Poll: No text is free of other texts.- Ferdinand de Saussure

No text is free of other texts.- Ferdinand de Saussure

I agree.
I disagree.

Votes: 339
Comments: 11
Added: September 2003

Comments:

Willbut - 5th September 2003 17:55
Language cannot exist in a vacuum, so I think he's right.
 
Casiopea - 26th September 2003 17:35
I believe Saussure was advocating that there are no novel ideas in the world; That is, a new idea is not only based within a old idea, and so on, but that even the language used to communicate new ideas is 'not free'.
 
tdol - 6th November 2003 23:42
As language is a continuum, there are always going to be connections, aren't there?
 
Joan - 24th November 2003 23:25
So nothing can be truly revolutionary?
 
italianbrother - 26th December 2003 02:00
As pessimistic as it may sound, we are living in a plagiarised world.
 
italianbrother - 26th December 2003 02:09
"So nothing can be truly revolutionary?" It of curse can be, but it is so easy to follow, to be conformist, rather than create etc… etc… it is the true anti-conformist that we need.
 
JT - 15th January 2004 01:59
Isn't the revolutionary, by definition, reacting against something. Therefore, the revolutionary text, while advocating a break with the past, is far from free of it.
 
said madhoun - 17th October 2004 14:33
That's fantastic
 
santhosh - 23rd August 2007 06:54
Thoughts of each man have some sort of link to that of others.
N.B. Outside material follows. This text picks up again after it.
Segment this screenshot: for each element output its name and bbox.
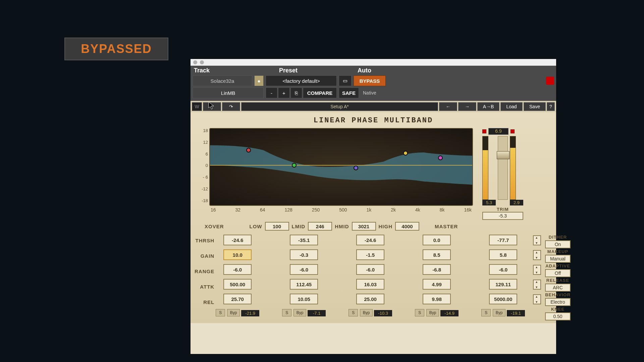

One cannot escape from this phenomenon when one express any thing.
 
Sena Jonathan - 24th May 2009 08:06
language forms a continuum, so that there is a sequence of relatedness all through texts, it's why i agree with Saussure.
 
Ben Curtis - 3rd November 2009 18:04
Well, I don't know whether I disagree or not, as I haven't a bloody clue what he's saying (or even what he's trying to say).